Con uno scatto rapido delle gambe, Castle si alzò, allontanandosi da lei e deciso senza ombra di dubbio a mettere fine a quella discussione.
«Rick...»
«Devo tornare di sotto adesso, e anche tu»
«Rick, ti prego!»
Di fronte al suo sguardo implorante -consapevole che ormai tentare di salvaguardare l'orgoglio era sforzo vano- Rick sembrò per un attimo capitolare, ma alla fine fu più determinato di lei nelle sue intenzioni.
«No, Kate. Di sotto c'è una donna che mi aspetta, una donna onesta e intelligente, che non si merita niente di tutto questo... Abbiamo entrambi le nostre vite da vivere, e nessuna delle due prevede più la presenza dell'altro ormai»
Le voltò le spalle e si diresse verso la porta della camera, a passo di carica. Kate dal canto suo rimase immobile, seduta nello stesso angolo di parquet, con la testa voltata verso di lui che invece non la guardava più. E che non la guardò nemmeno quando, con la mano già sulla maniglia della porta, riprese a parlare.

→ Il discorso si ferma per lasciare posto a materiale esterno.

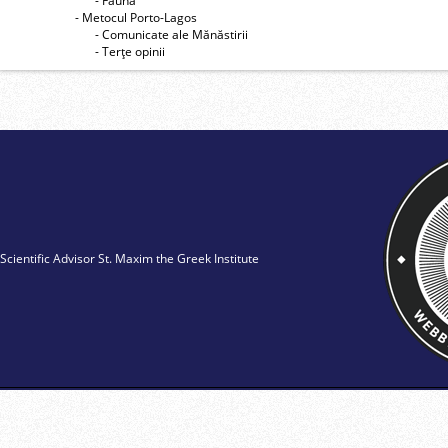
- Faună
- Metocul Porto-Lagos
- Comunicate ale Mănăstirii
- Terţe opinii
Scientific Advisor St. Maxim the Greek Institute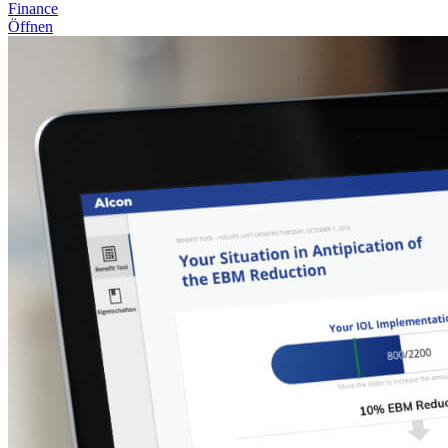
Finance
Öffnen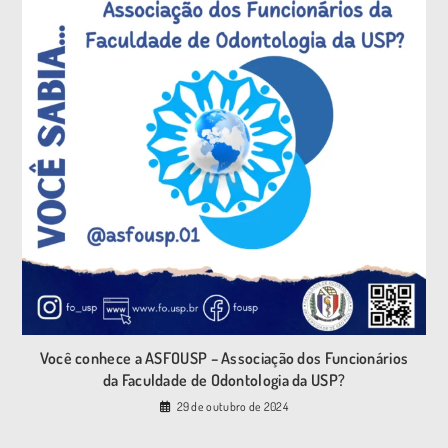
Você conhece a ASFOUSP – Associação dos Funcionários
da Faculdade de Odontologia da USP?
29 de outubro de 2024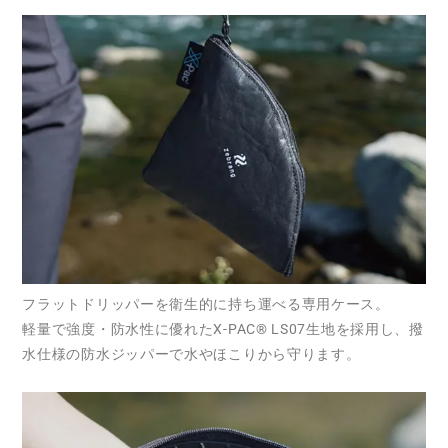
フラットドリッパーを衛生的に持ち運べる専用ケース。
軽量で強度・防水性に優れたX-PAC® LS07生地を採用し、撥
水仕様の防水ジッパーで水やほこりから守ります。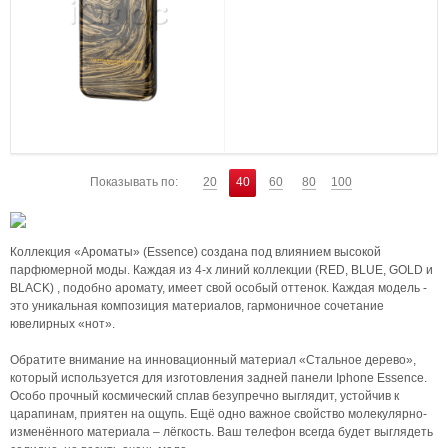
Показывать по:
20
40
60
80
100
Коллекция «Ароматы» (Essence) создана под влиянием высокой
парфюмерной моды. Каждая из 4-х линий коллекции (RED, BLUE, GOLD и
BLACK) , подобно аромату, имеет свой особый оттенок. Каждая модель -
это уникальная композиция материалов, гармоничное сочетание
ювелирных «нот».
Обратите внимание на инновационный материал «Стальное дерево»,
который используется для изготовления задней панели Iphone Essence.
Особо прочный космический сплав безупречно выглядит, устойчив к
царапинам, приятен на ощупь. Ещё одно важное свойство молекулярно-
изменённого материала – лёгкость. Ваш телефон всегда будет выглядеть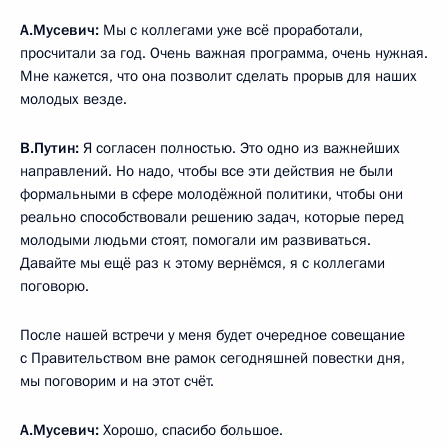
А.Мусевич:
Мы с коллегами уже всё проработали,
просчитали за год. Очень важная программа, очень нужная.
Мне кажется, что она позволит сделать прорыв для наших
молодых везде.
В.Путин:
Я согласен полностью. Это одно из важнейших
направлений. Но надо, чтобы все эти действия не были
формальными в сфере молодёжной политики, чтобы они
реально способствовали решению задач, которые перед
молодыми людьми стоят, помогали им развиваться.
Давайте мы ещё раз к этому вернёмся, я с коллегами
поговорю.
После нашей встречи у меня будет очередное совещание
с Правительством вне рамок сегодняшней повестки дня,
мы поговорим и на этот счёт.
А.Мусевич:
Хорошо, спасибо большое.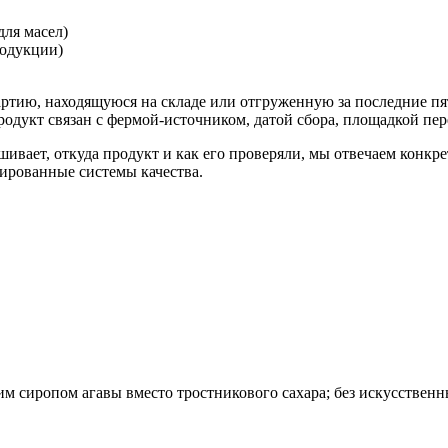
ля масел)
родукции)
артию, находящуюся на складе или отгруженную за последние пя
дукт связан с фермой-источником, датой сбора, площадкой пере
шивает, откуда продукт и как его проверяли, мы отвечаем конк
тированные системы качества.
сиропом агавы вместо тростникового сахара; без искусственн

«Sai Kate, io non rimpiango nulla di quei cinque anni, e forse quello che sto per dire ti sembrerà assurdo... E in effetti lo è, perché non saremmo le persone che siamo senza quella parte della nostra vita che abbiamo condiviso. Eppure sono convinto che se la Kate e il Rick di oggi si conoscessero, adesso per la prima volta, senza un passato come il loro alle spalle, si piacerebbero, e stavolta avrebbe funzionato. Sarebbero stati solo una comune donna e un comune uomo davanti a un comune caffè, a parlare di sé e a scoprirsi, innamorandosi ad ogni parola. Rick senza dubbio. E forse adesso avremmo il nostro lieto fine, il nostro
Always. Forse eravamo le persone giuste, Kate, ma era il momento ad essere sbagliato. E di questo non ha colpa nessuno, né tu né io»
Quell'ultima frase le si abbatté addosso, pesante come un macigno, e nel momento in cui il rumore della porta sbattuta contro il telaio di legno segnalò la sua uscita dalla camera, le lacrime presero a scenderle copiose lungo le guance e giù fino al vestito, punteggiandolo di piccoli nei umidi e scuri. E Kate non poté opporvi resistenza.
In quel trambusto del suo animo, sentì a malapena la porta riaprirsi, mentre la mano tremante si alzava nel vuoto a ghermire l'aria per posarsi poi spasmodica sulla bocca, a soffocare i singhiozzi del suo cuore.